The main change the RAM settings - I think the reason for the large delta is due to the fact that the average usage was above the default 512m of RAM

-----------------------------------------------------------------------------------------------------------------------------------------
| name                        |   req/s |   avg. latency |        90 % in |        95 % in |        99 % in | avg. cpu |   avg. memory |
-----------------------------------------------------------------------------------------------------------------------------------------
| scala_pekko                 |   27278 |       30.43 ms |       75.85 ms |       81.83 ms |       94.50 ms |   49.65% |    197.42 MiB |
| scala_akka                  |   27056 |       31.11 ms |       75.19 ms |       81.90 ms |       96.86 ms |   54.33% |    258.42 MiB |
| scala_kyo                   |   24169 |       38.39 ms |       85.40 ms |       93.77 ms |      105.02 ms |   92.18% |    577.13 MiB |
| scala_zio                   |   23312 |       40.67 ms |       87.79 ms |       95.59 ms |      110.96 ms |   98.52% |    642.67 MiB |
| scala_fs2                   |   23161 |       40.22 ms |       89.31 ms |       98.35 ms |      112.02 ms |   95.25% |    526.33 MiB |
-----------------------------------------------------------------------------------------------------------------------------------------
Benchmark Execution Parameters:
38875a7 Thu, 5 Sep 2024 12:40:14 +0200 GitHub Add the `wtx` project (#473)

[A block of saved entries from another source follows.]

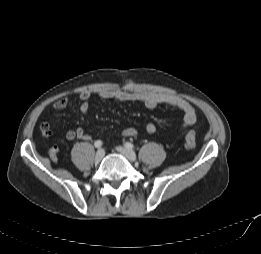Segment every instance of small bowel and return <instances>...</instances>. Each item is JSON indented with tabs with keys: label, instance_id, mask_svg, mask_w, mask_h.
Masks as SVG:
<instances>
[{
	"label": "small bowel",
	"instance_id": "1",
	"mask_svg": "<svg viewBox=\"0 0 261 254\" xmlns=\"http://www.w3.org/2000/svg\"><path fill=\"white\" fill-rule=\"evenodd\" d=\"M99 97L105 100H113L115 102H134L142 103L147 108L153 109L158 106H166L172 109L180 110L183 113V125L182 128L186 129L192 126L197 119L195 109L193 106L185 99L164 92H129L124 90H103L99 92ZM81 104L79 111L83 115H87L89 112L91 94L87 91L81 92L79 95ZM70 103L68 98H60L53 102L52 107L55 110H62L66 108ZM42 134L46 137L52 135L50 124L48 122H43L40 126ZM146 132L152 134L156 131V125L154 123H147L145 126ZM45 131H49L46 135ZM138 131L135 128L129 127L125 128L121 132L122 137H135ZM65 137L68 140L81 139L84 141H90L91 136L86 133L82 128L70 129L66 132ZM57 153V147H52L50 149L51 157H55Z\"/></svg>",
	"mask_w": 261,
	"mask_h": 254
}]
</instances>
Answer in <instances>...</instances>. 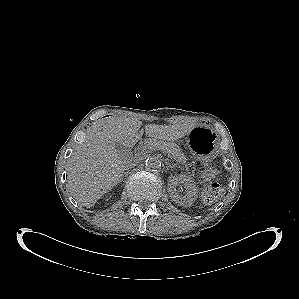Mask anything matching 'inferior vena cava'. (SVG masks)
I'll return each instance as SVG.
<instances>
[{"mask_svg": "<svg viewBox=\"0 0 299 299\" xmlns=\"http://www.w3.org/2000/svg\"><path fill=\"white\" fill-rule=\"evenodd\" d=\"M138 162L136 160L128 161L127 168L135 167Z\"/></svg>", "mask_w": 299, "mask_h": 299, "instance_id": "602c4592", "label": "inferior vena cava"}]
</instances>
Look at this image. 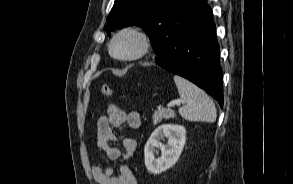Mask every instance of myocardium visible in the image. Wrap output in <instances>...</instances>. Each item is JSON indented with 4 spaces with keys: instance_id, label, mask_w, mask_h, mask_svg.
I'll return each mask as SVG.
<instances>
[{
    "instance_id": "f54148a6",
    "label": "myocardium",
    "mask_w": 293,
    "mask_h": 184,
    "mask_svg": "<svg viewBox=\"0 0 293 184\" xmlns=\"http://www.w3.org/2000/svg\"><path fill=\"white\" fill-rule=\"evenodd\" d=\"M124 34H131L135 36L139 42L138 50L128 56H121L115 53L114 51V44L115 41ZM151 48V39L149 35L140 27L138 26H126L122 29H120L118 32L114 34V36L111 38L109 43V52L110 54L117 60L130 62V61H136L138 59L143 58L145 55L148 54Z\"/></svg>"
}]
</instances>
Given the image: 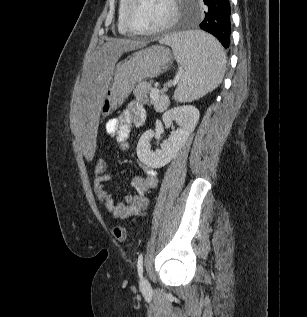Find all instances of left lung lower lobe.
<instances>
[{
	"instance_id": "obj_1",
	"label": "left lung lower lobe",
	"mask_w": 307,
	"mask_h": 317,
	"mask_svg": "<svg viewBox=\"0 0 307 317\" xmlns=\"http://www.w3.org/2000/svg\"><path fill=\"white\" fill-rule=\"evenodd\" d=\"M206 11L199 27L214 35L224 48L230 44L231 9L229 0H203Z\"/></svg>"
}]
</instances>
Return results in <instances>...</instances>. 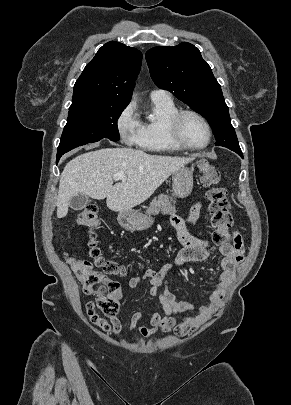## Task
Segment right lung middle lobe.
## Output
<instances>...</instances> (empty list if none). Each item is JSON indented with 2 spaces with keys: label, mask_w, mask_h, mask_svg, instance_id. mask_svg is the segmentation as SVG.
I'll return each instance as SVG.
<instances>
[{
  "label": "right lung middle lobe",
  "mask_w": 291,
  "mask_h": 405,
  "mask_svg": "<svg viewBox=\"0 0 291 405\" xmlns=\"http://www.w3.org/2000/svg\"><path fill=\"white\" fill-rule=\"evenodd\" d=\"M126 106L113 102L71 105L58 146L57 162L64 153L78 146L103 138L118 141L117 120Z\"/></svg>",
  "instance_id": "dd1d6c3e"
}]
</instances>
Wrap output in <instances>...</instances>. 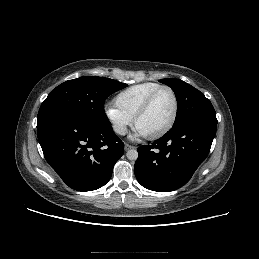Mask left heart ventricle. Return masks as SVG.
<instances>
[{
    "label": "left heart ventricle",
    "instance_id": "b2bd125f",
    "mask_svg": "<svg viewBox=\"0 0 259 259\" xmlns=\"http://www.w3.org/2000/svg\"><path fill=\"white\" fill-rule=\"evenodd\" d=\"M174 100L168 90L160 91L154 98L148 112L137 122L136 128L146 136L163 129L170 121Z\"/></svg>",
    "mask_w": 259,
    "mask_h": 259
}]
</instances>
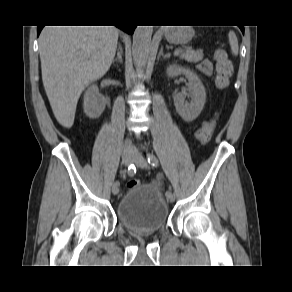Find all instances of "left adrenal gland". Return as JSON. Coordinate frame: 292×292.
<instances>
[{
    "label": "left adrenal gland",
    "mask_w": 292,
    "mask_h": 292,
    "mask_svg": "<svg viewBox=\"0 0 292 292\" xmlns=\"http://www.w3.org/2000/svg\"><path fill=\"white\" fill-rule=\"evenodd\" d=\"M161 56H162L164 59H166V58L169 57L168 54H164V53H163V47H161V49H160V51H159L158 59H159Z\"/></svg>",
    "instance_id": "left-adrenal-gland-1"
}]
</instances>
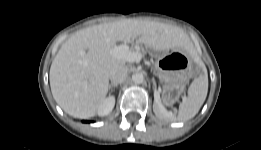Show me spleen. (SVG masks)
Masks as SVG:
<instances>
[{"mask_svg":"<svg viewBox=\"0 0 261 150\" xmlns=\"http://www.w3.org/2000/svg\"><path fill=\"white\" fill-rule=\"evenodd\" d=\"M208 92V76L195 78L189 86L188 96L179 105L177 120L187 121L193 118L203 105Z\"/></svg>","mask_w":261,"mask_h":150,"instance_id":"3e777b00","label":"spleen"}]
</instances>
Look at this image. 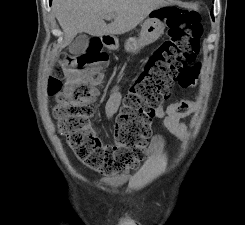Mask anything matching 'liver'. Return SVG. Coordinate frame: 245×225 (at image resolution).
<instances>
[{"mask_svg":"<svg viewBox=\"0 0 245 225\" xmlns=\"http://www.w3.org/2000/svg\"><path fill=\"white\" fill-rule=\"evenodd\" d=\"M165 0H54L52 10L63 30L61 47L69 45L78 33L92 36L118 35L131 31ZM114 14L106 24L104 17Z\"/></svg>","mask_w":245,"mask_h":225,"instance_id":"liver-1","label":"liver"}]
</instances>
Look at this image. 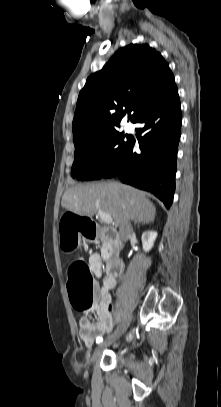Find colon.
<instances>
[{
	"label": "colon",
	"instance_id": "colon-1",
	"mask_svg": "<svg viewBox=\"0 0 221 407\" xmlns=\"http://www.w3.org/2000/svg\"><path fill=\"white\" fill-rule=\"evenodd\" d=\"M66 216H60V234L62 247L70 251L76 247L77 239H104L106 233L102 222L94 216H78V212L67 210ZM68 294L73 307L78 311L91 308L94 297V281L89 266L75 261L68 271Z\"/></svg>",
	"mask_w": 221,
	"mask_h": 407
}]
</instances>
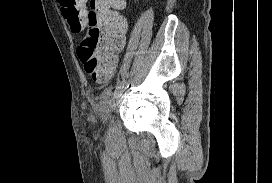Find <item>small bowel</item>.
<instances>
[{"mask_svg": "<svg viewBox=\"0 0 272 183\" xmlns=\"http://www.w3.org/2000/svg\"><path fill=\"white\" fill-rule=\"evenodd\" d=\"M114 71V70H113ZM113 74V72L107 77V78H105V79H98V78H94L95 80H97V81H99V82H104V81H106V80H108L110 77H111V75Z\"/></svg>", "mask_w": 272, "mask_h": 183, "instance_id": "1", "label": "small bowel"}]
</instances>
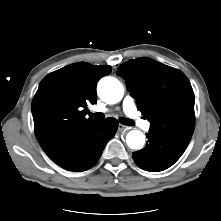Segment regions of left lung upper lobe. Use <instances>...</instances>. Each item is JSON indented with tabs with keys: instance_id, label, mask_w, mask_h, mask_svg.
Masks as SVG:
<instances>
[{
	"instance_id": "5c2ea615",
	"label": "left lung upper lobe",
	"mask_w": 221,
	"mask_h": 221,
	"mask_svg": "<svg viewBox=\"0 0 221 221\" xmlns=\"http://www.w3.org/2000/svg\"><path fill=\"white\" fill-rule=\"evenodd\" d=\"M117 75L150 121V132L186 148L195 126L194 93L186 75L146 57L121 64Z\"/></svg>"
}]
</instances>
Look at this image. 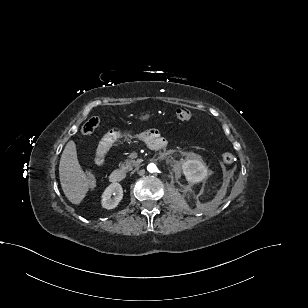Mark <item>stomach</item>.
<instances>
[{"label": "stomach", "mask_w": 308, "mask_h": 308, "mask_svg": "<svg viewBox=\"0 0 308 308\" xmlns=\"http://www.w3.org/2000/svg\"><path fill=\"white\" fill-rule=\"evenodd\" d=\"M150 118L149 114H144L139 117L141 121H147Z\"/></svg>", "instance_id": "obj_1"}]
</instances>
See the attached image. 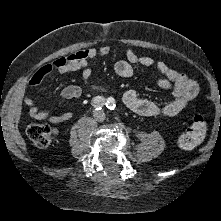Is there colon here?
I'll list each match as a JSON object with an SVG mask.
<instances>
[{"label":"colon","instance_id":"obj_1","mask_svg":"<svg viewBox=\"0 0 221 221\" xmlns=\"http://www.w3.org/2000/svg\"><path fill=\"white\" fill-rule=\"evenodd\" d=\"M206 121L202 115H196L190 126L185 129L177 140L180 149H192L203 140L206 133ZM27 136L32 143L40 148L48 147L56 136V130L46 124H32L27 128Z\"/></svg>","mask_w":221,"mask_h":221}]
</instances>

- GRPC_BENCHMARK_DURATION=60s
- GRPC_BENCHMARK_WARMUP=15s
- GRPC_SERVER_CPUS=1
- GRPC_SERVER_RAM=2048m
- GRPC_CLIENT_CONNECTIONS=50
- GRPC_CLIENT_CONCURRENCY=1000
- GRPC_CLIENT_QPS=0
- GRPC_CLIENT_CPUS=2
- GRPC_REQUEST_SCENARIO=complex_proto
- GRPC_GHZ_TAG=0.114.0
All done.
steinybot commented 2 months ago

I'm back onto this now. I hope to have a draft PR up in a day or two.